Article

Microsurgical and angiographic anatomy of middle cerebral artery aneurysms: prevalence and significance of early branch aneurysms.

Georgia Neurosurgical Institute, Mercer University School of Medicine, Macon, Georgia, USA.
Neurosurgery (Impact Factor: 2.53). 06/2008; 62(5 Suppl 2):ONS344-52; discussion ONS352-3. DOI: 10.1227/01.neu.0000326018.22434.ed
Source: PubMed

ABSTRACT To determine the prevalence of early branch aneurysms, characterize these lesions angiographically and anatomically, and determine their clinical significance.
The authors conducted a retrospective review of 125 consecutive patients with a diagnosis of middle cerebral artery (MCA) aneurysm. Eighty-four patients harboring 100 MCA aneurysms were studied; 41 patients were excluded for lack of adequate imaging or for fusiform morphology of the aneurysm. Demographic characteristics including age, side, sex, subarachnoid hemorrhage, intracerebral hematoma, multiple aneurysms, and type of treatment were obtained.

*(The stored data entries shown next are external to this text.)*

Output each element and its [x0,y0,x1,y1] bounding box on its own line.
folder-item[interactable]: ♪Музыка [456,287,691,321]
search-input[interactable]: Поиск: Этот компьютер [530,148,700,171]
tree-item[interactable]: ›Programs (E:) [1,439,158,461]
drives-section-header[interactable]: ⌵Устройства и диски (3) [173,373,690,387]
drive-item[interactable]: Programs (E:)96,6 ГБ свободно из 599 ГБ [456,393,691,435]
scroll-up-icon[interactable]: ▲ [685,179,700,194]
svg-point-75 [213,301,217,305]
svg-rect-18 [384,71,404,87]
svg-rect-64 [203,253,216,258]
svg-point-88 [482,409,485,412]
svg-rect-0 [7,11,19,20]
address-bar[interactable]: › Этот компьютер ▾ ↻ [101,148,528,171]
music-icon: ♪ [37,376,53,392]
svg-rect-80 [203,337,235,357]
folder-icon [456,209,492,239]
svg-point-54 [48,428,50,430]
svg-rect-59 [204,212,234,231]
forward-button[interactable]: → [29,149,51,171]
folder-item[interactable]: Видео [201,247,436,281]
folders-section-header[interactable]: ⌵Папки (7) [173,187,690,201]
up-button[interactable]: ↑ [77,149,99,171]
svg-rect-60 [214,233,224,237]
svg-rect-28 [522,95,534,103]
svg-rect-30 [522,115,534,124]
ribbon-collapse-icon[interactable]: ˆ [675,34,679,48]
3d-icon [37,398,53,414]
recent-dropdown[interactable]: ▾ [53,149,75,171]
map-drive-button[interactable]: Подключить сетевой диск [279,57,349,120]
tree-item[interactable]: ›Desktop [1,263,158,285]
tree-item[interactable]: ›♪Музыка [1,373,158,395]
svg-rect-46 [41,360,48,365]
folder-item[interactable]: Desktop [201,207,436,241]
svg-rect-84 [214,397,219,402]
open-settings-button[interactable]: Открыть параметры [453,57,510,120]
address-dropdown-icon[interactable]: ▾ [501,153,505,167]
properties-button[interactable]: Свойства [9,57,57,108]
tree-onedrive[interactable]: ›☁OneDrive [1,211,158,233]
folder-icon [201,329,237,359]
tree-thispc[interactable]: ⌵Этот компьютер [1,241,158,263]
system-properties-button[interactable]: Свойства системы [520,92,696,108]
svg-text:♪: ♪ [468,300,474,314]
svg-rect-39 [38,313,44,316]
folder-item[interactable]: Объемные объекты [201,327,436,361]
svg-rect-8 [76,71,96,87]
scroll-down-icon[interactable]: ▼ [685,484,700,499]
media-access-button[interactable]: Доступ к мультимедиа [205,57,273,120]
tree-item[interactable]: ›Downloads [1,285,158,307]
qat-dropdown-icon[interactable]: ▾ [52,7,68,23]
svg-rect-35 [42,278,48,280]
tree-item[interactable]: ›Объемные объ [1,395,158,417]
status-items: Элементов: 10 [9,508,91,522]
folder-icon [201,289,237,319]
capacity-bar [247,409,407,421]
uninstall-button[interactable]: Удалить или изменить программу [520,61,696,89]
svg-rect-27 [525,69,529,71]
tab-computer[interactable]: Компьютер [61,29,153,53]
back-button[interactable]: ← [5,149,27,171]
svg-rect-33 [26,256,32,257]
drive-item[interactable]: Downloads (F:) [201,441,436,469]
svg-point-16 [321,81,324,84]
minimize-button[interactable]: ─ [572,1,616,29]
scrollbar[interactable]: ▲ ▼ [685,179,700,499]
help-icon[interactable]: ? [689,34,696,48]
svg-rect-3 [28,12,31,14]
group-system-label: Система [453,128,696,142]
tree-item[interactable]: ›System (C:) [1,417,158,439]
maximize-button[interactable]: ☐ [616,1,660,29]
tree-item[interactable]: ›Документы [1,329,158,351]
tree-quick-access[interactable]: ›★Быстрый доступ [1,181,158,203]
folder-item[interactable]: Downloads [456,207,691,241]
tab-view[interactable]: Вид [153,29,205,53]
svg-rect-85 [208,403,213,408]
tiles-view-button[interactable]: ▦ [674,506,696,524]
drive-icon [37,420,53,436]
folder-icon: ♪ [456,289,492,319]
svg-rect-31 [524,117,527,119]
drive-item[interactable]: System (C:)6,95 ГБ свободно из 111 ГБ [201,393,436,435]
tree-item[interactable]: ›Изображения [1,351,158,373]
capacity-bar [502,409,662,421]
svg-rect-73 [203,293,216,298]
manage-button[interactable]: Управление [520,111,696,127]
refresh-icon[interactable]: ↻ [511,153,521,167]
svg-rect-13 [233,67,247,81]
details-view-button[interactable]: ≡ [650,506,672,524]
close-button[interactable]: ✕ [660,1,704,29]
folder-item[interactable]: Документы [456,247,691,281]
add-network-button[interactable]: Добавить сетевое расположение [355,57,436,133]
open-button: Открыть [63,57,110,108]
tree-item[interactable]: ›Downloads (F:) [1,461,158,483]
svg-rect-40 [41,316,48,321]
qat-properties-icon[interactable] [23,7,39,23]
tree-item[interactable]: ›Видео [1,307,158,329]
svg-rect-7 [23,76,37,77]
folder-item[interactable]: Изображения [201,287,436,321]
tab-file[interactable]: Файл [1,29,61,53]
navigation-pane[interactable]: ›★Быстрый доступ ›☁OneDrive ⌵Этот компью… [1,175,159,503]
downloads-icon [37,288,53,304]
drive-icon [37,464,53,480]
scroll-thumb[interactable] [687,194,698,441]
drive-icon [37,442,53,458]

The average patient age was 57.3 years (range, 29-79 yr); 69 were women and 15 were men. Fifty-eight were right MCA aneurysms and 42 were left aneurysms. Fourteen patients had multiple MCA aneurysms. Thirty-nine of 100 aneurysms were associated with subarachnoid hemorrhage. Twelve of 100 aneurysms were associated with an intracerebral hematoma. The average aneurysm sizes were 9.1 mm overall (range, 2.0-27.0 mm), 12.3 mm for ruptured aneurysms, and 7.5 mm for unruptured. There were 36 M1 bifurcation aneurysms, 39 early frontal branch aneurysms, 18 early temporal branch aneurysms, four lenticulostriate artery aneurysms, and three trifurcation aneurysms.

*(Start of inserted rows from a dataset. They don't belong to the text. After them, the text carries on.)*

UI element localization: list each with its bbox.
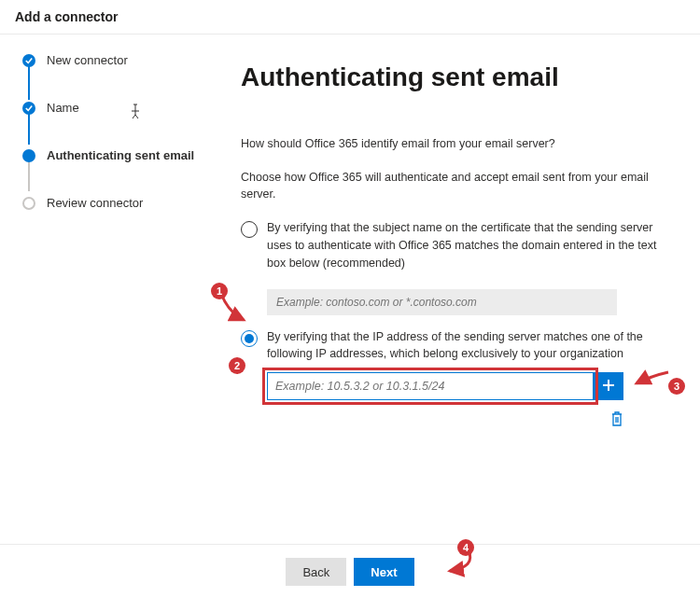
annotation-arrow-icon: [633, 368, 670, 394]
option-label: By verifying that the subject name on th…: [267, 219, 665, 271]
step-name[interactable]: Name: [22, 101, 205, 115]
annotation-arrow-icon: [467, 549, 504, 579]
step-label: New connector: [47, 53, 128, 67]
check-icon: [22, 102, 35, 115]
annotation-badge-4: 4: [457, 539, 474, 556]
annotation-badge-2: 2: [229, 357, 245, 374]
instruction-text: Choose how Office 365 will authenticate …: [241, 169, 665, 202]
step-connector-line: [28, 111, 30, 145]
ip-address-input[interactable]: [267, 372, 594, 400]
step-connector-line: [28, 66, 30, 100]
option-ip[interactable]: By verifying that the IP address of the …: [241, 328, 665, 364]
cursor-icon: [131, 104, 144, 120]
delete-ip-button[interactable]: [267, 411, 623, 429]
step-authenticating[interactable]: Authenticating sent email: [22, 148, 205, 162]
wizard-steps-sidebar: New connector Name Authenticating sent e…: [0, 35, 215, 544]
next-button[interactable]: Next: [354, 558, 413, 586]
option-certificate[interactable]: By verifying that the subject name on th…: [241, 219, 665, 271]
step-label: Name: [47, 101, 79, 115]
back-button[interactable]: Back: [286, 558, 346, 586]
radio-selected-icon[interactable]: [241, 330, 258, 347]
current-step-icon: [22, 149, 35, 162]
step-label: Authenticating sent email: [47, 148, 194, 162]
domain-input[interactable]: [267, 289, 617, 315]
trash-icon: [610, 415, 623, 429]
annotation-badge-3: 3: [668, 378, 685, 395]
step-new-connector[interactable]: New connector: [22, 53, 205, 67]
page-title: Authenticating sent email: [241, 62, 665, 92]
plus-icon: [602, 379, 615, 395]
dialog-title: Add a connector: [0, 0, 700, 35]
check-icon: [22, 54, 35, 67]
radio-icon[interactable]: [241, 221, 258, 238]
main-content: Authenticating sent email How should Off…: [215, 35, 700, 544]
dialog-footer: Back Next 4: [0, 544, 700, 599]
option-label: By verifying that the IP address of the …: [267, 328, 665, 364]
step-connector-line: [28, 158, 30, 191]
question-text: How should Office 365 identify email fro…: [241, 135, 665, 152]
step-review[interactable]: Review connector: [22, 196, 205, 210]
step-label: Review connector: [47, 196, 143, 210]
future-step-icon: [22, 197, 35, 210]
add-ip-button[interactable]: [594, 372, 623, 400]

In our retrospective review, the majority of MCA aneurysms arose along the M1 segment proximal to the M1 bifurcation. Early frontal branch aneurysms were more common than typical M1 segment bifurcation aneurysms. M1 segment aneurysms arising from early frontal and early temporal branches have distinct anatomic features that impact surgical management and outcome. Understanding the relationship between the recurrent lenticulostriate arteries arising from the proximal segments of these early branches and the aneurysm neck should allow surgeons to avoid many postoperative ischemic complications when dealing with these challenging lesions.